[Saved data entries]

____________________

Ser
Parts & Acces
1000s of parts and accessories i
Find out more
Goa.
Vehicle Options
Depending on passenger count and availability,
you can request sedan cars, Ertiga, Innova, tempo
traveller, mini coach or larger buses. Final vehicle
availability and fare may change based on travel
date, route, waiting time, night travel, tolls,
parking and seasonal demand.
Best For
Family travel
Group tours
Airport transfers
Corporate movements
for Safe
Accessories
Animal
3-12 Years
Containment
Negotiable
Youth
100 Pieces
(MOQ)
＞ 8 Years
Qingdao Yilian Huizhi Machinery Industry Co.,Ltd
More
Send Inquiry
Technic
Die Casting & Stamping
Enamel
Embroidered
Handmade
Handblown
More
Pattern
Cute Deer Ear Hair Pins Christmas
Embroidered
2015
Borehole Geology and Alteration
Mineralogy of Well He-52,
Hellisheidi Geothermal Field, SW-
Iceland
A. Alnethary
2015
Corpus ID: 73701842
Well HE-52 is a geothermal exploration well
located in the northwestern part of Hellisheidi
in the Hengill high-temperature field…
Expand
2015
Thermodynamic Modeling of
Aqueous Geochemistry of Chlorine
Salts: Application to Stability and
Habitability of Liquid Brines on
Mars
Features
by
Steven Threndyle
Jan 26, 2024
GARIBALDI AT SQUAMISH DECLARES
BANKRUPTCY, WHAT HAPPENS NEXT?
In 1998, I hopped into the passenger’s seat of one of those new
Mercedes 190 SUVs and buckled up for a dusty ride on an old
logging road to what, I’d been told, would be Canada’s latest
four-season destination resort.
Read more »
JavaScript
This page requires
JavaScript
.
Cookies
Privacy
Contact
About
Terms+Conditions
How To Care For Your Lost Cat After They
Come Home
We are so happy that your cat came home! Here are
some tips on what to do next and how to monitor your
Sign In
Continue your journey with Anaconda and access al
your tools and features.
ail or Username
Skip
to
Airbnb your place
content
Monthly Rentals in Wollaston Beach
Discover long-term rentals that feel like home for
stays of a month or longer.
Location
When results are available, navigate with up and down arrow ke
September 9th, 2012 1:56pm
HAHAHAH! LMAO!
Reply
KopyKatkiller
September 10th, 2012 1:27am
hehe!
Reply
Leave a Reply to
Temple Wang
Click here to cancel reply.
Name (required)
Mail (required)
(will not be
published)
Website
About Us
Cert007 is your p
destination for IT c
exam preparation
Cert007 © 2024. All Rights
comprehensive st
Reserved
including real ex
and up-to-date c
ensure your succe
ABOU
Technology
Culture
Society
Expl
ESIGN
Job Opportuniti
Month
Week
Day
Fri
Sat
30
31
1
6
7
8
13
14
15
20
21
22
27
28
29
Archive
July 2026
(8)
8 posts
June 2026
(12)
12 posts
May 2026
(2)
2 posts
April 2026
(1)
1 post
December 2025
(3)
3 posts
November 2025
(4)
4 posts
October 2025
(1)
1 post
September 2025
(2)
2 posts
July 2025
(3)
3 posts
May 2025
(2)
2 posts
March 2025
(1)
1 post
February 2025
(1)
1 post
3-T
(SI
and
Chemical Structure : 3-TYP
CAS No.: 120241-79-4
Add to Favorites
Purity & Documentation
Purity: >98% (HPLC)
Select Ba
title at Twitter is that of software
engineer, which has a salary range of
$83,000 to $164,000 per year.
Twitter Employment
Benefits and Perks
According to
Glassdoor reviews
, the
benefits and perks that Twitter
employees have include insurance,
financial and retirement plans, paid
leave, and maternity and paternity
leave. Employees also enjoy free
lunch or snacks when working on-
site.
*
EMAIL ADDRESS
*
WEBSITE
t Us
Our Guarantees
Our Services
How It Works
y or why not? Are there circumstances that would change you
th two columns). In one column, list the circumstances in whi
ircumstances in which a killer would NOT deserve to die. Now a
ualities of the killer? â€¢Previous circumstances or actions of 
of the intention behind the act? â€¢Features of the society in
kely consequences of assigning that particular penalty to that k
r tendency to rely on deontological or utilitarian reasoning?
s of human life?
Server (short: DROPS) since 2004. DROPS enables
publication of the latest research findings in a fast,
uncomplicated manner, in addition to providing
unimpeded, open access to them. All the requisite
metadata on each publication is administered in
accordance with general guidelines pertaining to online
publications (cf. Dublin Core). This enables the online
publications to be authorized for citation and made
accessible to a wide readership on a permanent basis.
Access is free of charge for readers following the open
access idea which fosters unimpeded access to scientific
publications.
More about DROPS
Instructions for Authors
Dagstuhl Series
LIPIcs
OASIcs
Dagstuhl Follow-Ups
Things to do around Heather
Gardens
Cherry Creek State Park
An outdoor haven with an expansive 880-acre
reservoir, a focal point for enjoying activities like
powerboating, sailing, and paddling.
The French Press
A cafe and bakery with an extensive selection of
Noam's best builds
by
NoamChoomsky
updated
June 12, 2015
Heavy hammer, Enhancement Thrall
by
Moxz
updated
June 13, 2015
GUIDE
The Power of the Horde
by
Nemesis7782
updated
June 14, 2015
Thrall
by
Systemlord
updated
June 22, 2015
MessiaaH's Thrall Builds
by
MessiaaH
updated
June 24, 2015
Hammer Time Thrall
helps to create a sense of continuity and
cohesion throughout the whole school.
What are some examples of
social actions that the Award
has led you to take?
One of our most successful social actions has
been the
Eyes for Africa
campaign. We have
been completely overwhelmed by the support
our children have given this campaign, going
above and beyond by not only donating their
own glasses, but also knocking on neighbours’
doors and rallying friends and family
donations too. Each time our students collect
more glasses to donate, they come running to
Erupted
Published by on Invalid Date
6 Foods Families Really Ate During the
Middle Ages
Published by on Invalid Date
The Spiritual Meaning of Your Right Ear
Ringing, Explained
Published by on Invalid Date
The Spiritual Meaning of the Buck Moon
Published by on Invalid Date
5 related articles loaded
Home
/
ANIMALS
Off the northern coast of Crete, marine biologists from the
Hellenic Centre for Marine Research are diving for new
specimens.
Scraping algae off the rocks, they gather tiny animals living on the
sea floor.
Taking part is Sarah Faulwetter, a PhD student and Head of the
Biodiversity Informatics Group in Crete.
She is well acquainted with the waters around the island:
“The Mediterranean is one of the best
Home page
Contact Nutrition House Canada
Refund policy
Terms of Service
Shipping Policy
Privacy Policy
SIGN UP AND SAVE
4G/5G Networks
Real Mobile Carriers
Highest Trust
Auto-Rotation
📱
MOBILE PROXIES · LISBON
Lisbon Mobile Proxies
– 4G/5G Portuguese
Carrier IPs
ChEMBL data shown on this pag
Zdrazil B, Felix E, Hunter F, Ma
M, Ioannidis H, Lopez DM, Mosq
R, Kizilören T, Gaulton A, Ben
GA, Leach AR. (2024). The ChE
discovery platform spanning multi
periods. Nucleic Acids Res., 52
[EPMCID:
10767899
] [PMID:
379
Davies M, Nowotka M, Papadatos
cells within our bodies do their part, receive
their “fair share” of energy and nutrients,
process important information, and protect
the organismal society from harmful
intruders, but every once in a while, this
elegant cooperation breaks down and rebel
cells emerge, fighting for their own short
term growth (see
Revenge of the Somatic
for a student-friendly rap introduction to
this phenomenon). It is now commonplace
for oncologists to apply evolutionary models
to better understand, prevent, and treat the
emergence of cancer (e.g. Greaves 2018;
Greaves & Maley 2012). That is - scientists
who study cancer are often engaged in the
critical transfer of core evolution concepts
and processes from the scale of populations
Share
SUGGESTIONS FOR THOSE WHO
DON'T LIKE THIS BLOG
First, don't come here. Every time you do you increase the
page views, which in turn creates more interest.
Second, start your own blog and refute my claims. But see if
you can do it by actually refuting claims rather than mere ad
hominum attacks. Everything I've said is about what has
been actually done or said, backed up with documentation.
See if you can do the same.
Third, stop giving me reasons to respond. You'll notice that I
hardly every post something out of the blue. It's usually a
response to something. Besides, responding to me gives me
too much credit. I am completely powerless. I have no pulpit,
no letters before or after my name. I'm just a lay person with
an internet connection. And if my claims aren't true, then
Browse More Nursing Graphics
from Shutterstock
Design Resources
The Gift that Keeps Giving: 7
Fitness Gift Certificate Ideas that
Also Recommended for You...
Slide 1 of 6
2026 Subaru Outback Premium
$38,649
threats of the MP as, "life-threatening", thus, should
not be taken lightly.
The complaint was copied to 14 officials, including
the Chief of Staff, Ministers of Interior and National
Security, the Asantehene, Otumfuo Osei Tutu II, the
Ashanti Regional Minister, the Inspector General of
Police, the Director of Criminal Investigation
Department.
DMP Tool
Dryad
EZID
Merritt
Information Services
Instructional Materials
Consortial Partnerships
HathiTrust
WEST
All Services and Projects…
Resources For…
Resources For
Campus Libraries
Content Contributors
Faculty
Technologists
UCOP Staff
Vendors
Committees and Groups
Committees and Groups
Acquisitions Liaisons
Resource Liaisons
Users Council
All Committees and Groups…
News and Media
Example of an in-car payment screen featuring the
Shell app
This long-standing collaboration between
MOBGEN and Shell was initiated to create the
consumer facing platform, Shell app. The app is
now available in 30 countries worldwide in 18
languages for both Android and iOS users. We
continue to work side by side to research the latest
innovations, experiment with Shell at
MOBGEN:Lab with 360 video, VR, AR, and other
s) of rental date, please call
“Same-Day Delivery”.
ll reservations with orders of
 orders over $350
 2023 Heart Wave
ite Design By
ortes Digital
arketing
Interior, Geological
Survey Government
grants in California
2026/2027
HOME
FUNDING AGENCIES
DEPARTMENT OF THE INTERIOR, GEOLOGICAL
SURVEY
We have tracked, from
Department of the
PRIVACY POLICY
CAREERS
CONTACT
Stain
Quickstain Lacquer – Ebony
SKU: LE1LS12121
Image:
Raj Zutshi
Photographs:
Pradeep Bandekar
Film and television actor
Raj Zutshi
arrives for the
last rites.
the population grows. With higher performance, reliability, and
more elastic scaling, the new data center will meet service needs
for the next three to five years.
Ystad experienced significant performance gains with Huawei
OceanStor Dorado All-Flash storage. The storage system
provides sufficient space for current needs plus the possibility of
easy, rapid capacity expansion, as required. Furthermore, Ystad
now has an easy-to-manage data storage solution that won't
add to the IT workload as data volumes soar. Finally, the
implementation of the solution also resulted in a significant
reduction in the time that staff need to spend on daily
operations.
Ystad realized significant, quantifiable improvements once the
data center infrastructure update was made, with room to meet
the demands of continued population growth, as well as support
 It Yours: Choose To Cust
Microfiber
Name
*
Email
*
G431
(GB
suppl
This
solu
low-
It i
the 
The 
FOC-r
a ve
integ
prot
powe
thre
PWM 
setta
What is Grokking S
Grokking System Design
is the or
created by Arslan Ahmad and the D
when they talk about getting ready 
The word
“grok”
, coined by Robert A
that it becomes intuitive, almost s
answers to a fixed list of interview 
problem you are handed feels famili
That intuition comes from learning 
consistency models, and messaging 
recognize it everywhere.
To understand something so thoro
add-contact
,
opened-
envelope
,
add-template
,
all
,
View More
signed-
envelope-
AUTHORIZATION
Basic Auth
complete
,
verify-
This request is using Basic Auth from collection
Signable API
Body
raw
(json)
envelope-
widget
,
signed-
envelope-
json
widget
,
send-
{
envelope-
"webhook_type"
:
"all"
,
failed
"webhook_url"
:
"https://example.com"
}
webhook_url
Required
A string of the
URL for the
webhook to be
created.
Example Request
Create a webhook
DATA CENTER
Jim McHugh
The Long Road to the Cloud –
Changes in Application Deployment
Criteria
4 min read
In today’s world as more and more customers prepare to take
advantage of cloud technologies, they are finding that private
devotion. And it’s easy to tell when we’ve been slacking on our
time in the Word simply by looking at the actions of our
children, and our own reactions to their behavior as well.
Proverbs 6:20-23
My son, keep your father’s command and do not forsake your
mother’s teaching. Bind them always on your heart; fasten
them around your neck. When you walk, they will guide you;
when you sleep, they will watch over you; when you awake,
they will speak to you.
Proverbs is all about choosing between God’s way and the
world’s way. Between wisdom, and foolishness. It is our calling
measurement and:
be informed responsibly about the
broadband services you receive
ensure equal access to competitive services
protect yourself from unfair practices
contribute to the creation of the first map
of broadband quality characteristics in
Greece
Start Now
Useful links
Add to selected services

____________________

The required output is every line above from the one with "to better understand, prevent, and treat the" down to the one with "hominum attacks. Everything", restated word for word, ends included.

▶ Answer for this exercise:
to better understand, prevent, and treat the
emergence of cancer (e.g. Greaves 2018;
Greaves & Maley 2012). That is - scientists
who study cancer are often engaged in the
critical transfer of core evolution concepts
and processes from the scale of populations
Share
SUGGESTIONS FOR THOSE WHO
DON'T LIKE THIS BLOG
First, don't come here. Every time you do you increase the
page views, which in turn creates more interest.
Second, start your own blog and refute my claims. But see if
you can do it by actually refuting claims rather than mere ad
hominum attacks. Everything I've said is about what has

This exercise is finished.